Presidents can adjust priorities. Courts can interpret statutes. But only Congress can change the law itself. Real permitting reform needs to be statutory and technology-neutral. That means letting markets, not political winds, determine which projects succeed, as long as they meet clear legal standards. What does good reform look like?  At its core, principled permitting reform must provide:

Clarity – Clear rules and realistic timelines everyone can rely on.
Certainty – A predictable system that ensures permits won’t be revoked after they are approved.
Neutrality – Similar standards are applied across all energy technologies.

Without these basics, America can’t build at the pace that’s necessary to keep up with skyrocketing demand or effectively compete with China and other countries around the world.

Recent Progress 

This week, the U.S. House of Representatives took a consequential step toward federal permitting reform by narrowly advancing the Standardizing Permitting and Expediting Economic Development (SPEED) Act (H.R. 4776), legislation designed to modernize and streamline NEPA reviews for major infrastructure and energy projects. The House approved the procedural rule governing debate on a razor-thin 215–209 vote, overcoming resistance from a small block of lawmakers spanning both parties who objected to provisions limiting the federal government’s ability to rescind lawfully issued permits. While the vote does not guarantee final passage, it keeps the SPEED Act alive and underscores both the urgency of permitting reform and the fragile coalition required to move it forward amid persistent political and ideological divisions.

Broad Coalition Support

The SPEED Act has backing from oil and gas producers, utilities, manufacturers, and renewable energy developers. When a broad and diverse group such as this agrees on something- anything- it’s worth paying attention. This isn’t about oil versus nuclear, offshore wind versus LNG or fossil fuels versus renewables. It’s about whether America will let any energy project move forward under predictable rules. When the federal permitting process is used and abused like a political football, everyone loses—including American families who pay the price through higher electricity bills and less reliable service.

What’s Next?

Congress has a genuine opportunity here. With some continued work, lawmakers could:

  • Pass meaningful federal permitting reform
  • Set reasonable timelines for NEPA reviews
  • Cut down on duplicative agency processes
  • Protect approved permits from political reversals
  • Apply reforms equally to all energy types.
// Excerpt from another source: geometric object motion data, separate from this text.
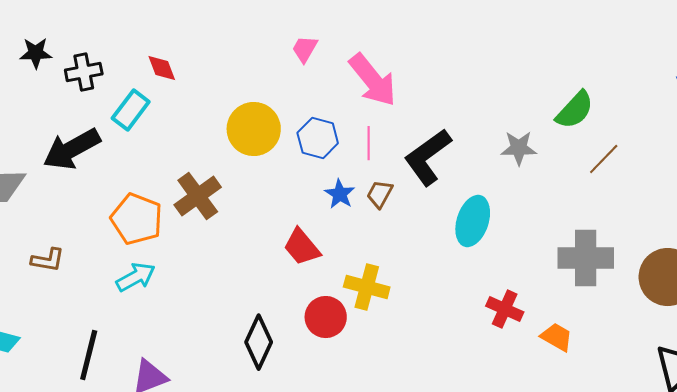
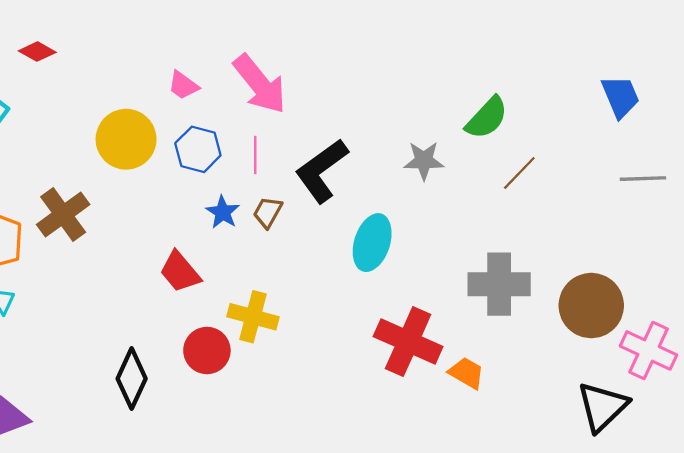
pink trapezoid: (305, 49) -> (183, 85), moved, turned -84
red diamond: (162, 68) -> (37, 52), moved, turned -40
red cross: (505, 309) -> (408, 341), size x1.6

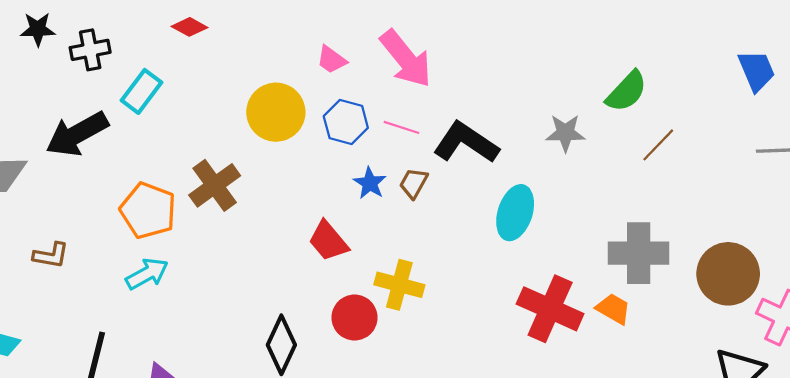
pink line: (255, 155) -> (401, 127), turned -72
black L-shape: (322, 171) -> (466, 143), turned 70
orange trapezoid: (467, 373) -> (613, 309), moved

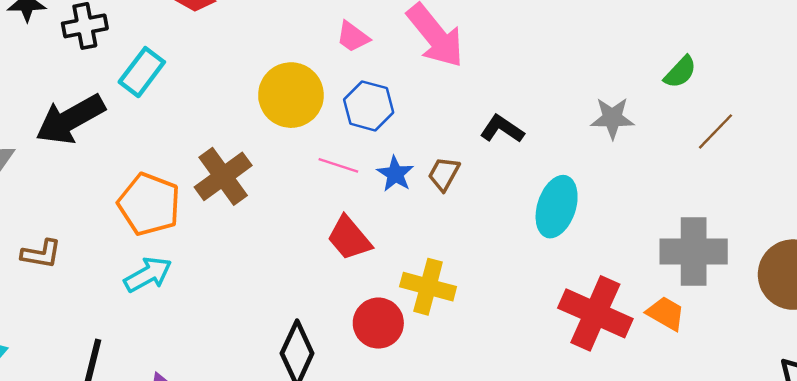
green semicircle: (627, 91) -> (680, 72), size x0.7
pink line: (401, 127) -> (338, 165), moved
black L-shape: (466, 143) -> (502, 129), size x0.6

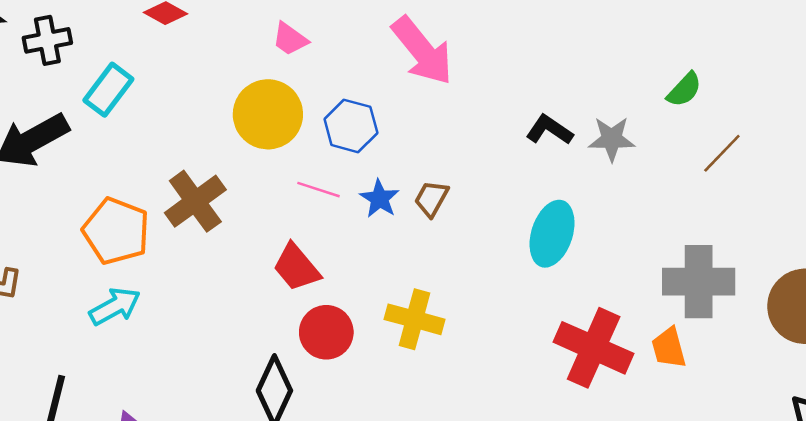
pink trapezoid: (353, 37) -> (290, 39), moved
black L-shape: (502, 129) -> (549, 130), moved
red trapezoid: (349, 238) -> (296, 267), moved
orange trapezoid: (666, 313) -> (669, 348), turned -135
red circle: (378, 323) -> (326, 332), moved

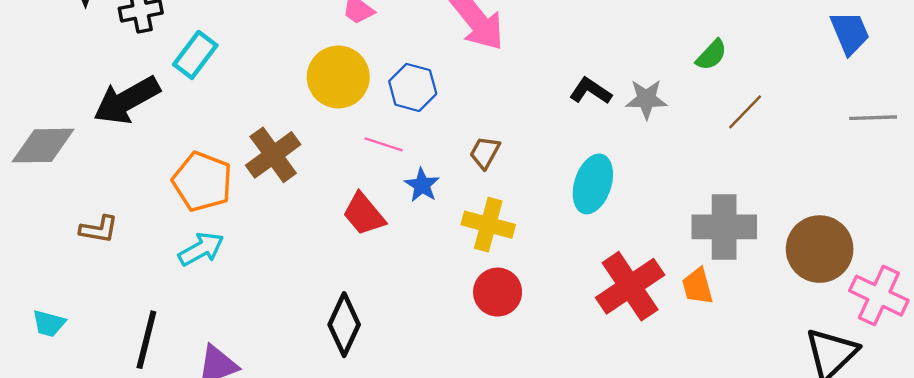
blue star: (379, 199) -> (422, 185), moved
yellow cross: (415, 319) -> (488, 225), moved
red circle: (326, 332) -> (498, 292), moved
red cross: (594, 348) -> (630, 286), turned 32

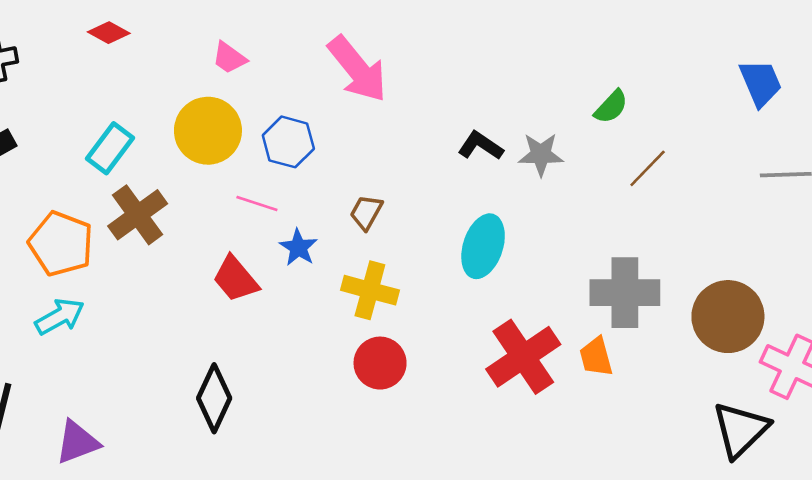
cyan rectangle: (195, 55) -> (110, 148), moved

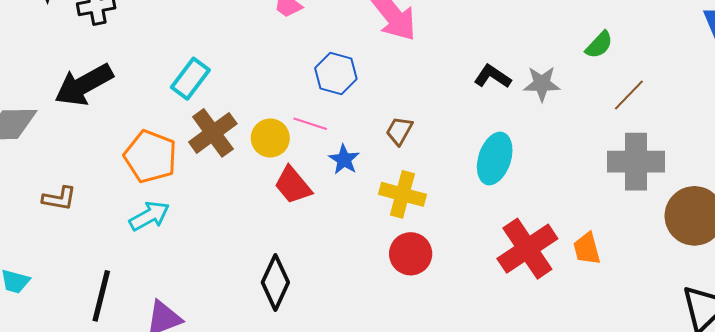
yellow circle: (208, 131) -> (270, 138), moved, size x0.7
gray cross: (625, 293) -> (636, 162), moved

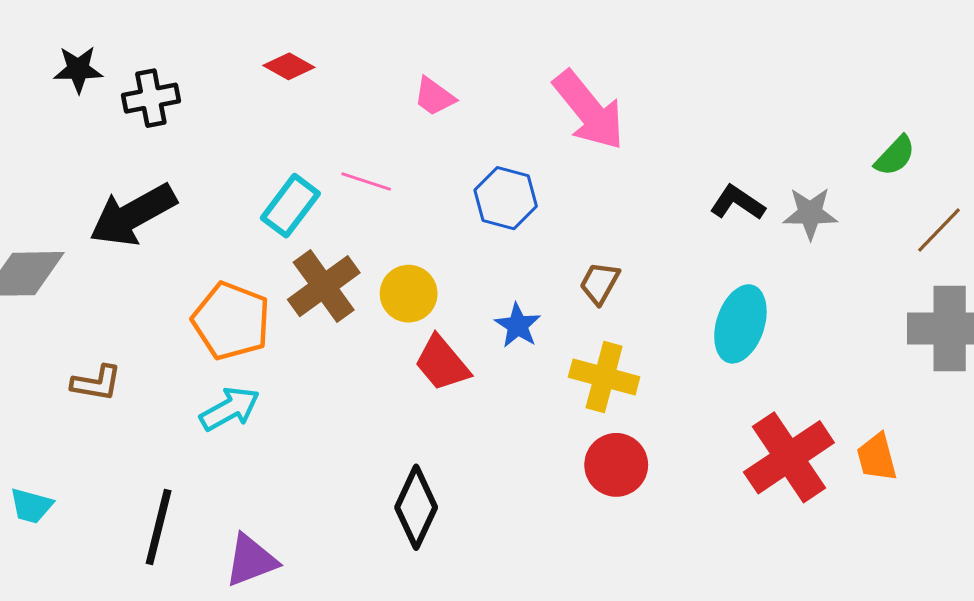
pink line: (310, 124) -> (366, 181), moved

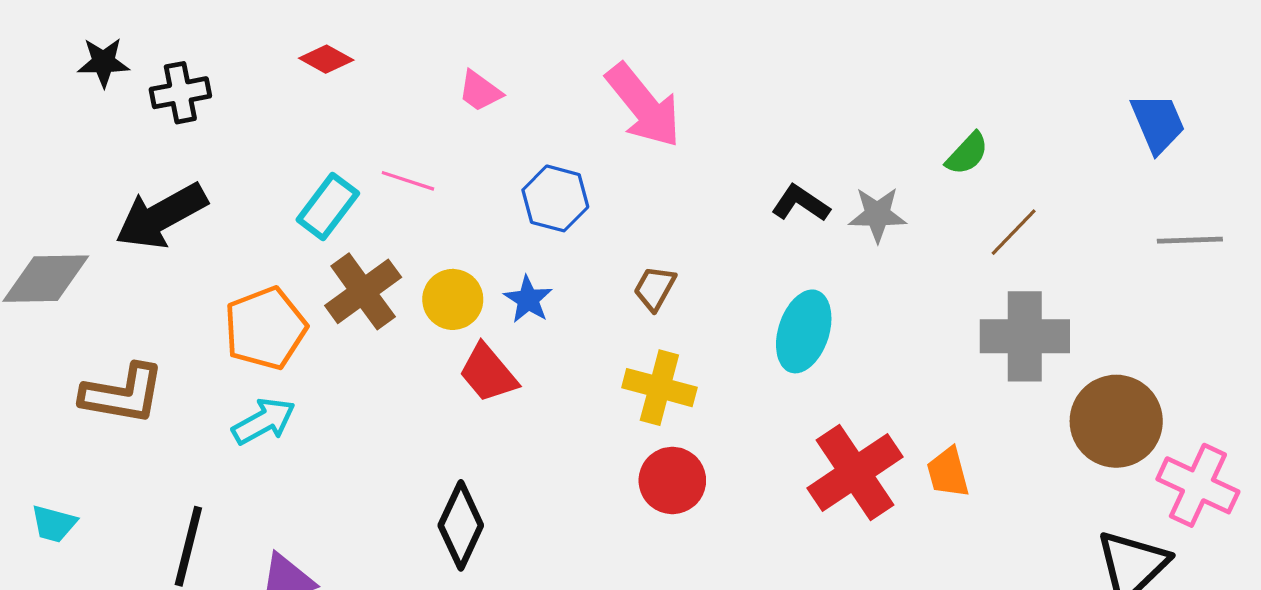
orange pentagon: (231, 321) -> (265, 328), turned 30
blue star: (518, 325) -> (528, 299), moved
brown L-shape: (96, 383) -> (123, 394), size x1.6

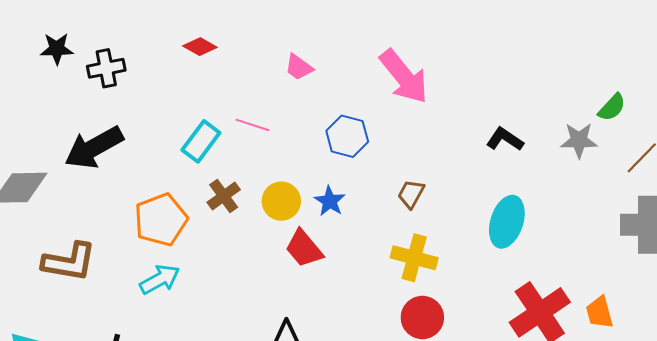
gray star: (877, 214) -> (579, 140), moved
brown cross: (363, 291) -> (224, 196), size x0.7

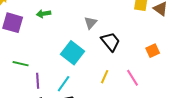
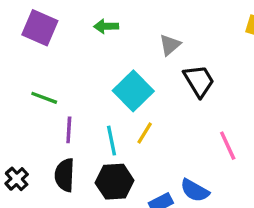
green arrow: (44, 14) -> (106, 26), moved
yellow line: (105, 77) -> (145, 133), moved
cyan line: (64, 84) -> (111, 141), turned -54

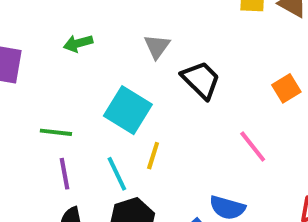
green line: (44, 98) -> (56, 132), moved

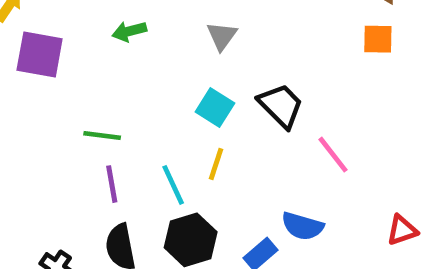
black trapezoid: (201, 80) -> (281, 106), moved
orange square: (286, 88) -> (378, 39), moved, turned 32
cyan square: (128, 110) -> (215, 108), moved, size x0.7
This isn’t about lowering environmental standards or picking winners and losers across the energy landscape. It’s about having a workable permitting process that allows America to build, compete and WIN!

The Bottom Line

America doesn’t have an energy supply problem. We have a policy problem. We know how to build power plants, transmission lines, and pipelines. We just need a regulatory system that lets us do it. The December vote proved reform can move forward. Now Congress needs to finish what it started. America’s energy future and our economic competitiveness depend on infrastructure we haven’t built yet. The technology is ready. The investment is waiting. What we need now is a permitting system that works.